Both inline submit descriptions and the SUBMIT_DESCRIPTION command can only be used when DAGMAN_USE_DIRECT_SUBMIT = True.

External File Descriptions

Each node in a DAG may use a submit description file like one that a user may use in to submit via condor_submit.

$ condor_submit submit_file.sub

A key limitation is that each HTCondor submit description file must submit jobs described by a single cluster number; DAGMan cannot deal with a submit description file producing multiple job clusters.

DAGMan does allow the submission of multi-proc job clusters when submitting a node job described in an external file. However, it is recommended that a node job only contains a single proc to the cluster because multi-proc nodes will have there entire job removed by DAGMan if a single proc fails.

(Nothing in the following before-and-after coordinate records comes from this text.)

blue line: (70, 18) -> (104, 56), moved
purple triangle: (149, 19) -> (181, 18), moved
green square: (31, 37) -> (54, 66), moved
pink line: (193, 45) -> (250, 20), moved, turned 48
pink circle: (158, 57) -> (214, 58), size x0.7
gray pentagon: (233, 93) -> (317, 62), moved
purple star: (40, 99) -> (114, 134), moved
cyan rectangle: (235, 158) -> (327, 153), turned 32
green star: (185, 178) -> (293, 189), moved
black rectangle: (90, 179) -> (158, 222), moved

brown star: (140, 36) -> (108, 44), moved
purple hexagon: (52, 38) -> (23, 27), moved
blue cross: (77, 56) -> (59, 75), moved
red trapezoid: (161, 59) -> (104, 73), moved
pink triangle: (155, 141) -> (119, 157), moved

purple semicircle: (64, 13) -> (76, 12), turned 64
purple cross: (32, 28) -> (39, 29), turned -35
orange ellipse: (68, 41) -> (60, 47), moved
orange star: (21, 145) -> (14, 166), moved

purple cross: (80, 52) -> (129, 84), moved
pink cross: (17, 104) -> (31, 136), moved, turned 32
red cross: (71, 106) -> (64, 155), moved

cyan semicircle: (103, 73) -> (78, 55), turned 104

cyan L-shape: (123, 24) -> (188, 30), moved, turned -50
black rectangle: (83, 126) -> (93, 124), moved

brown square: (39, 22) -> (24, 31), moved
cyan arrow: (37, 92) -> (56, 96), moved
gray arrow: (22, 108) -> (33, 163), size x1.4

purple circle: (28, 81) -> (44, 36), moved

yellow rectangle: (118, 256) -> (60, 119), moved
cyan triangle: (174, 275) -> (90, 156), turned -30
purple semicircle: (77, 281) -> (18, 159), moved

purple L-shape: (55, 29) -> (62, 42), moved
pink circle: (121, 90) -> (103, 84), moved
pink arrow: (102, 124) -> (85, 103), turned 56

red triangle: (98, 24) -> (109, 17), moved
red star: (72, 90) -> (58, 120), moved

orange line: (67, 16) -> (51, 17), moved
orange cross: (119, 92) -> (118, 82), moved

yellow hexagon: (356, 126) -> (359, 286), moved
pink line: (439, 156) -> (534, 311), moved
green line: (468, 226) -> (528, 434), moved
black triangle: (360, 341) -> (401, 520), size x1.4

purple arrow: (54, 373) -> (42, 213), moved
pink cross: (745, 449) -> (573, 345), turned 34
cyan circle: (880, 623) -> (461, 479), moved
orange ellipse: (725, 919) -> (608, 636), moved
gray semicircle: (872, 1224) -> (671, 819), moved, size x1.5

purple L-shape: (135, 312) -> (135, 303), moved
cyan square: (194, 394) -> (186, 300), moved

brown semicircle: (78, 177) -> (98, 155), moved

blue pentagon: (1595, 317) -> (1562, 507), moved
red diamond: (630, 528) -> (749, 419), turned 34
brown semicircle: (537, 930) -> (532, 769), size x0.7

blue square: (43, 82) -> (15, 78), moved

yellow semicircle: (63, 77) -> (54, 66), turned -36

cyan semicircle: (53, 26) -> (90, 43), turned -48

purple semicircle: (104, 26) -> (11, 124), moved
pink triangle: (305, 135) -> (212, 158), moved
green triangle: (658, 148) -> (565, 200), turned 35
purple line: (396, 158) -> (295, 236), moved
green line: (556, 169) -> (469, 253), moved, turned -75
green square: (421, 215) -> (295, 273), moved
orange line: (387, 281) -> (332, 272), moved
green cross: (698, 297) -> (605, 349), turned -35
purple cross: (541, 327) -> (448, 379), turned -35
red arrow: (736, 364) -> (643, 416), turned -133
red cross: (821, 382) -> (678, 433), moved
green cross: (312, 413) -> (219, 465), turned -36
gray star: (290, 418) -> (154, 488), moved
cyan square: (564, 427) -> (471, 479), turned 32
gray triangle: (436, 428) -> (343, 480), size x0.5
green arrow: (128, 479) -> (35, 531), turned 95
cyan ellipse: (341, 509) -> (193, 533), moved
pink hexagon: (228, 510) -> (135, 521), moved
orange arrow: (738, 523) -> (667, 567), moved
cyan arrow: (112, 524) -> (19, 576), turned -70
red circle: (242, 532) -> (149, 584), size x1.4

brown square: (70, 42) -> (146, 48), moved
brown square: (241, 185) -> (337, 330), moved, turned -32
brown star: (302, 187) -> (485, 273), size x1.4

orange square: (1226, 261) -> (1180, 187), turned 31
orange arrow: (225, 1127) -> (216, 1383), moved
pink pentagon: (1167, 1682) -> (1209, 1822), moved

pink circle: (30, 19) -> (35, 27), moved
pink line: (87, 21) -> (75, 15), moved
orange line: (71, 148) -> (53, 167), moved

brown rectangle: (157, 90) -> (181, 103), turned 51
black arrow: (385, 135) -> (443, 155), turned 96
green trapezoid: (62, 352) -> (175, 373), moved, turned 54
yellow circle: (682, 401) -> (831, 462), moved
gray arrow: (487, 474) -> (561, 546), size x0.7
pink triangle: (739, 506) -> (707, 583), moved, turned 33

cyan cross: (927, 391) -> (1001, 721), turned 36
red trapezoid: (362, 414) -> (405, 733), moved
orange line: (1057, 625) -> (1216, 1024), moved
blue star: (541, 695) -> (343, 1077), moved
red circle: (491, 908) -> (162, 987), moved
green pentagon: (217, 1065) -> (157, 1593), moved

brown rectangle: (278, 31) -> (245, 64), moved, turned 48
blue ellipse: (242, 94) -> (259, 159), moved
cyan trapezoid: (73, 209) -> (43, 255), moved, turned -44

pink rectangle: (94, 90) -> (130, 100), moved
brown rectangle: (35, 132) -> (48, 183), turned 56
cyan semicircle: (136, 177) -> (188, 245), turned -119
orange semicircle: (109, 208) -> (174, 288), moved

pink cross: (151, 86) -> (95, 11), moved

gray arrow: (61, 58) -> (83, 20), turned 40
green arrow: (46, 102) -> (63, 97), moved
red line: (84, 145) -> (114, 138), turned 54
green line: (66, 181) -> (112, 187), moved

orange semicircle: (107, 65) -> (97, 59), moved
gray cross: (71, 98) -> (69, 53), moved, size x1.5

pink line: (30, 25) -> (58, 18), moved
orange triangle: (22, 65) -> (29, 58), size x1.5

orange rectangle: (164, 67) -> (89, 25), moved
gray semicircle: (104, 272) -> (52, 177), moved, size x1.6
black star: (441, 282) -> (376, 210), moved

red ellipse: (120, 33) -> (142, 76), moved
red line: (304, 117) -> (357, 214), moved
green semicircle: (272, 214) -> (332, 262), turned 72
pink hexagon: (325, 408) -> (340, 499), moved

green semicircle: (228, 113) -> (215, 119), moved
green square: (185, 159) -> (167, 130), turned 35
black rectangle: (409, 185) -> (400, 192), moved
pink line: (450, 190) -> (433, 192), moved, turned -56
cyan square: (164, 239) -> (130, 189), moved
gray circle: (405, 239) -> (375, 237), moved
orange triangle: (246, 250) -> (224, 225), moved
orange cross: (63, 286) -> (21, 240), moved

Since each node uses the same HTCondor submit description file, this implies that each node within the DAG runs the same job. The $(Cluster) macro produces unique file names for each job’s output because each node is it’s own cluster.

DAGMan Specific Information Macros

When submitting a node job on behalf of the user, DAGMan will create custom submit description macros that the job can utilize for make descisions. The following macros are referencable by the job submit description:

JOB: The node name of which this job belongs.
RETRY: The current retry attempt number. First execution is 0.
FAILED_COUNT: The current number of failed nodes in the DAG (Intended for Final nodes).

DAGMan will also add the following information to the jobs ClassAd:

DAGManJobId: Job-Id of the DAGMan job that submitted this job.
DAGNodeName: The node name of which this job belongs.
DAGManNodeRetry: The nodes current retry number. First execution is 0. This is only included if DAGMAN_NODE_RECORD_INFO includes Retry.
DAGParentNodeNames: List of parent node names. Note depending on the number of parent nodes this may be left empty.
DAG_Status: Current DAG status (Intended for Final Nodes).